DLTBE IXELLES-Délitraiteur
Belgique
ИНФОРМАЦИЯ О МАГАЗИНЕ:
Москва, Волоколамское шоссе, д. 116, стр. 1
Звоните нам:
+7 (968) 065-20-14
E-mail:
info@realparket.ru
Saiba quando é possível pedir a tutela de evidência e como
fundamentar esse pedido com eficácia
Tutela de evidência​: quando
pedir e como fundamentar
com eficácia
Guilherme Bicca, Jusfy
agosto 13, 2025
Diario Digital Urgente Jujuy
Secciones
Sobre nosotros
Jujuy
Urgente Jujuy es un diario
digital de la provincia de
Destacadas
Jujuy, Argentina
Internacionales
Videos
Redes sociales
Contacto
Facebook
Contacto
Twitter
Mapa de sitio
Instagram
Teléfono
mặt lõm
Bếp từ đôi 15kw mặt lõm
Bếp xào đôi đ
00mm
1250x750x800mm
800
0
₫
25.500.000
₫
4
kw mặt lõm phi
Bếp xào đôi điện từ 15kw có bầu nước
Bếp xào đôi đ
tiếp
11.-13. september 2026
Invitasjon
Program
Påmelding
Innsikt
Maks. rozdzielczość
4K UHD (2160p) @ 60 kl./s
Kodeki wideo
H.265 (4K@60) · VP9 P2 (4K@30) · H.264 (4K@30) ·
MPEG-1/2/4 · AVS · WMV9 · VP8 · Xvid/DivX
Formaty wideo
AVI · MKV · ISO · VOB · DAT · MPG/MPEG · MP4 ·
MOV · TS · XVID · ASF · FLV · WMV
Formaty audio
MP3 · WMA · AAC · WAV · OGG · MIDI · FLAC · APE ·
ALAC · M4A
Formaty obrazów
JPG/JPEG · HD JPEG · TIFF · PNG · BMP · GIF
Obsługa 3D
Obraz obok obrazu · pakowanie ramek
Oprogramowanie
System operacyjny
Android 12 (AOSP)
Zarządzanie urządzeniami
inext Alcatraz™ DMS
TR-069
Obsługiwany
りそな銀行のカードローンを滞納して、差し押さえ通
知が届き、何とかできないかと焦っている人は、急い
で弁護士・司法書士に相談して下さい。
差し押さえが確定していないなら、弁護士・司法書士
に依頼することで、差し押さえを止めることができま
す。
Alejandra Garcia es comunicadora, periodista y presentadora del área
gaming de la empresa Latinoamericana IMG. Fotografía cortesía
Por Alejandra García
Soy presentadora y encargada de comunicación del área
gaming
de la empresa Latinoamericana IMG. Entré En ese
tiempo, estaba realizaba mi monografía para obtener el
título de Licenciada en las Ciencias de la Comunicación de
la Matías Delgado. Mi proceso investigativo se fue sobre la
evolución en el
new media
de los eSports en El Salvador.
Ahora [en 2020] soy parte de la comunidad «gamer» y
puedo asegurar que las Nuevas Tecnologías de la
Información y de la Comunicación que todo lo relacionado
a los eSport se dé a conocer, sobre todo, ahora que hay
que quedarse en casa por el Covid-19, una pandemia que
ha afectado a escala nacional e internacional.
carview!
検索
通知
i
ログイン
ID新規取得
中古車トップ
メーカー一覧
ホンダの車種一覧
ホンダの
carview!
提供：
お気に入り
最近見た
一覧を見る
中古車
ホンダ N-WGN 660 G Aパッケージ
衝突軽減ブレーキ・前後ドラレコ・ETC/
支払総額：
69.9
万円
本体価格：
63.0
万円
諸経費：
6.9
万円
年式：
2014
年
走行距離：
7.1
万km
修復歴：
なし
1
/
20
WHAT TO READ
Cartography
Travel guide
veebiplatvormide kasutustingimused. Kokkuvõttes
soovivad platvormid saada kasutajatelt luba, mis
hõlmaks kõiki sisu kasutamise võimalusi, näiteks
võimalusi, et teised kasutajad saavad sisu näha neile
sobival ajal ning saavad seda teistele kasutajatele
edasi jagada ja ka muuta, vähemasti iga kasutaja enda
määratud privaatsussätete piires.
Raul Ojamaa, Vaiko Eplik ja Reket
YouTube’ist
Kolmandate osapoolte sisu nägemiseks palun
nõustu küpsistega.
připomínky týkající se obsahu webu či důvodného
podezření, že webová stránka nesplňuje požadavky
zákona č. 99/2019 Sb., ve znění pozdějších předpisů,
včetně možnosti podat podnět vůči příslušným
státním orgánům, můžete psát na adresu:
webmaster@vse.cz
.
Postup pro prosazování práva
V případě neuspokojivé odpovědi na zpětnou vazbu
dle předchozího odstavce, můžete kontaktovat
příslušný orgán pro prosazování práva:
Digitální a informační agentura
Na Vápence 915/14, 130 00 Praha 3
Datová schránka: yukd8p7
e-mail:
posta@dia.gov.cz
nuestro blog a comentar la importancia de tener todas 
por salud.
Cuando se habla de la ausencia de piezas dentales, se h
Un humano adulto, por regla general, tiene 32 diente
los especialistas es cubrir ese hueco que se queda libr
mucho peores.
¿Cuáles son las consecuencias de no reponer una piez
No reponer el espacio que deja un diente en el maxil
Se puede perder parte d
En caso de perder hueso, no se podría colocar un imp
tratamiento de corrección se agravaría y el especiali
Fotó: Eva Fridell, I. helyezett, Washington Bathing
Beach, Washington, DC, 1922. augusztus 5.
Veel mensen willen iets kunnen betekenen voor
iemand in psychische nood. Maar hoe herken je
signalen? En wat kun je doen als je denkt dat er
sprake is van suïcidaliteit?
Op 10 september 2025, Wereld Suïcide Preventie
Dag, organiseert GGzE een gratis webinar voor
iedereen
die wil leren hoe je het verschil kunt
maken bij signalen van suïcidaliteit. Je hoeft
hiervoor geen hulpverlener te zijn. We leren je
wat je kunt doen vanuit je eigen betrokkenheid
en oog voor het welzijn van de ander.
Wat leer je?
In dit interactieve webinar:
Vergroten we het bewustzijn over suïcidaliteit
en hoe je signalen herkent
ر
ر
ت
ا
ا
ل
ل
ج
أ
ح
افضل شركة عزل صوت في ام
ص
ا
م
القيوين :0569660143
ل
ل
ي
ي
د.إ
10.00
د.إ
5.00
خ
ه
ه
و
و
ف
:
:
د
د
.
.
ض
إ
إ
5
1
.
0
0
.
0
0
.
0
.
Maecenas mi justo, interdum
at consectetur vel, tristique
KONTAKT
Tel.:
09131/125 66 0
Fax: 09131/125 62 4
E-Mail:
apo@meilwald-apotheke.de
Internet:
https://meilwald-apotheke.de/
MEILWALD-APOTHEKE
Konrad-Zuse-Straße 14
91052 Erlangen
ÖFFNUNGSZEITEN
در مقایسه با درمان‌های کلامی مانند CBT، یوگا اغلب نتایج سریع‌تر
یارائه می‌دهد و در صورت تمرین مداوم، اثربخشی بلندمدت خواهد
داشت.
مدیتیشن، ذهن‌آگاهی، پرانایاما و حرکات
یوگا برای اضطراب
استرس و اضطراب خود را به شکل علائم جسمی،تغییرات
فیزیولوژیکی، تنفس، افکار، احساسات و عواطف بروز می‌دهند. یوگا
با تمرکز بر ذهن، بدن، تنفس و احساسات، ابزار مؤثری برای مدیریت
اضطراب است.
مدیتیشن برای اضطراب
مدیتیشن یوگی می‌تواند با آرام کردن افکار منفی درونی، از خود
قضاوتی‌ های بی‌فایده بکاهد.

**********

▶ Activity
The response must consist of all the data, reproduced without alteration.

▶ Exercise answer
DLTBE IXELLES-Délitraiteur
Belgique
ИНФОРМАЦИЯ О МАГАЗИНЕ:
Москва, Волоколамское шоссе, д. 116, стр. 1
Звоните нам:
+7 (968) 065-20-14
E-mail:
info@realparket.ru
Saiba quando é possível pedir a tutela de evidência e como
fundamentar esse pedido com eficácia
Tutela de evidência​: quando
pedir e como fundamentar
com eficácia
Guilherme Bicca, Jusfy
agosto 13, 2025
Diario Digital Urgente Jujuy
Secciones
Sobre nosotros
Jujuy
Urgente Jujuy es un diario
digital de la provincia de
Destacadas
Jujuy, Argentina
Internacionales
Videos
Redes sociales
Contacto
Facebook
Contacto
Twitter
Mapa de sitio
Instagram
Teléfono
mặt lõm
Bếp từ đôi 15kw mặt lõm
Bếp xào đôi đ
00mm
1250x750x800mm
800
0
₫
25.500.000
₫
4
kw mặt lõm phi
Bếp xào đôi điện từ 15kw có bầu nước
Bếp xào đôi đ
tiếp
11.-13. september 2026
Invitasjon
Program
Påmelding
Innsikt
Maks. rozdzielczość
4K UHD (2160p) @ 60 kl./s
Kodeki wideo
H.265 (4K@60) · VP9 P2 (4K@30) · H.264 (4K@30) ·
MPEG-1/2/4 · AVS · WMV9 · VP8 · Xvid/DivX
Formaty wideo
AVI · MKV · ISO · VOB · DAT · MPG/MPEG · MP4 ·
MOV · TS · XVID · ASF · FLV · WMV
Formaty audio
MP3 · WMA · AAC · WAV · OGG · MIDI · FLAC · APE ·
ALAC · M4A
Formaty obrazów
JPG/JPEG · HD JPEG · TIFF · PNG · BMP · GIF
Obsługa 3D
Obraz obok obrazu · pakowanie ramek
Oprogramowanie
System operacyjny
Android 12 (AOSP)
Zarządzanie urządzeniami
inext Alcatraz™ DMS
TR-069
Obsługiwany
りそな銀行のカードローンを滞納して、差し押さえ通
知が届き、何とかできないかと焦っている人は、急い
で弁護士・司法書士に相談して下さい。
差し押さえが確定していないなら、弁護士・司法書士
に依頼することで、差し押さえを止めることができま
す。
Alejandra Garcia es comunicadora, periodista y presentadora del área
gaming de la empresa Latinoamericana IMG. Fotografía cortesía
Por Alejandra García
Soy presentadora y encargada de comunicación del área
gaming
de la empresa Latinoamericana IMG. Entré En ese
tiempo, estaba realizaba mi monografía para obtener el
título de Licenciada en las Ciencias de la Comunicación de
la Matías Delgado. Mi proceso investigativo se fue sobre la
evolución en el
new media
de los eSports en El Salvador.
Ahora [en 2020] soy parte de la comunidad «gamer» y
puedo asegurar que las Nuevas Tecnologías de la
Información y de la Comunicación que todo lo relacionado
a los eSport se dé a conocer, sobre todo, ahora que hay
que quedarse en casa por el Covid-19, una pandemia que
ha afectado a escala nacional e internacional.
carview!
検索
通知
i
ログイン
ID新規取得
中古車トップ
メーカー一覧
ホンダの車種一覧
ホンダの
carview!
提供：
お気に入り
最近見た
一覧を見る
中古車
ホンダ N-WGN 660 G Aパッケージ
衝突軽減ブレーキ・前後ドラレコ・ETC/
支払総額：
69.9
万円
本体価格：
63.0
万円
諸経費：
6.9
万円
年式：
2014
年
走行距離：
7.1
万km
修復歴：
なし
1
/
20
WHAT TO READ
Cartography
Travel guide
veebiplatvormide kasutustingimused. Kokkuvõttes
soovivad platvormid saada kasutajatelt luba, mis
hõlmaks kõiki sisu kasutamise võimalusi, näiteks
võimalusi, et teised kasutajad saavad sisu näha neile
sobival ajal ning saavad seda teistele kasutajatele
edasi jagada ja ka muuta, vähemasti iga kasutaja enda
määratud privaatsussätete piires.
Raul Ojamaa, Vaiko Eplik ja Reket
YouTube’ist
Kolmandate osapoolte sisu nägemiseks palun
nõustu küpsistega.
připomínky týkající se obsahu webu či důvodného
podezření, že webová stránka nesplňuje požadavky
zákona č. 99/2019 Sb., ve znění pozdějších předpisů,
včetně možnosti podat podnět vůči příslušným
státním orgánům, můžete psát na adresu:
webmaster@vse.cz
.
Postup pro prosazování práva
V případě neuspokojivé odpovědi na zpětnou vazbu
dle předchozího odstavce, můžete kontaktovat
příslušný orgán pro prosazování práva:
Digitální a informační agentura
Na Vápence 915/14, 130 00 Praha 3
Datová schránka: yukd8p7
e-mail:
posta@dia.gov.cz
nuestro blog a comentar la importancia de tener todas 
por salud.
Cuando se habla de la ausencia de piezas dentales, se h
Un humano adulto, por regla general, tiene 32 diente
los especialistas es cubrir ese hueco que se queda libr
mucho peores.
¿Cuáles son las consecuencias de no reponer una piez
No reponer el espacio que deja un diente en el maxil
Se puede perder parte d
En caso de perder hueso, no se podría colocar un imp
tratamiento de corrección se agravaría y el especiali
Fotó: Eva Fridell, I. helyezett, Washington Bathing
Beach, Washington, DC, 1922. augusztus 5.
Veel mensen willen iets kunnen betekenen voor
iemand in psychische nood. Maar hoe herken je
signalen? En wat kun je doen als je denkt dat er
sprake is van suïcidaliteit?
Op 10 september 2025, Wereld Suïcide Preventie
Dag, organiseert GGzE een gratis webinar voor
iedereen
die wil leren hoe je het verschil kunt
maken bij signalen van suïcidaliteit. Je hoeft
hiervoor geen hulpverlener te zijn. We leren je
wat je kunt doen vanuit je eigen betrokkenheid
en oog voor het welzijn van de ander.
Wat leer je?
In dit interactieve webinar:
Vergroten we het bewustzijn over suïcidaliteit
en hoe je signalen herkent
ر
ر
ت
ا
ا
ل
ل
ج
أ
ح
افضل شركة عزل صوت في ام
ص
ا
م
القيوين :0569660143
ل
ل
ي
ي
د.إ
10.00
د.إ
5.00
خ
ه
ه
و
و
ف
:
:
د
د
.
.
ض
إ
إ
5
1
.
0
0
.
0
0
.
0
.
Maecenas mi justo, interdum
at consectetur vel, tristique
KONTAKT
Tel.:
09131/125 66 0
Fax: 09131/125 62 4
E-Mail:
apo@meilwald-apotheke.de
Internet:
https://meilwald-apotheke.de/
MEILWALD-APOTHEKE
Konrad-Zuse-Straße 14
91052 Erlangen
ÖFFNUNGSZEITEN
در مقایسه با درمان‌های کلامی مانند CBT، یوگا اغلب نتایج سریع‌تر
یارائه می‌دهد و در صورت تمرین مداوم، اثربخشی بلندمدت خواهد
داشت.
مدیتیشن، ذهن‌آگاهی، پرانایاما و حرکات
یوگا برای اضطراب
استرس و اضطراب خود را به شکل علائم جسمی،تغییرات
فیزیولوژیکی، تنفس، افکار، احساسات و عواطف بروز می‌دهند. یوگا
با تمرکز بر ذهن، بدن، تنفس و احساسات، ابزار مؤثری برای مدیریت
اضطراب است.
مدیتیشن برای اضطراب
مدیتیشن یوگی می‌تواند با آرام کردن افکار منفی درونی، از خود
قضاوتی‌ های بی‌فایده بکاهد.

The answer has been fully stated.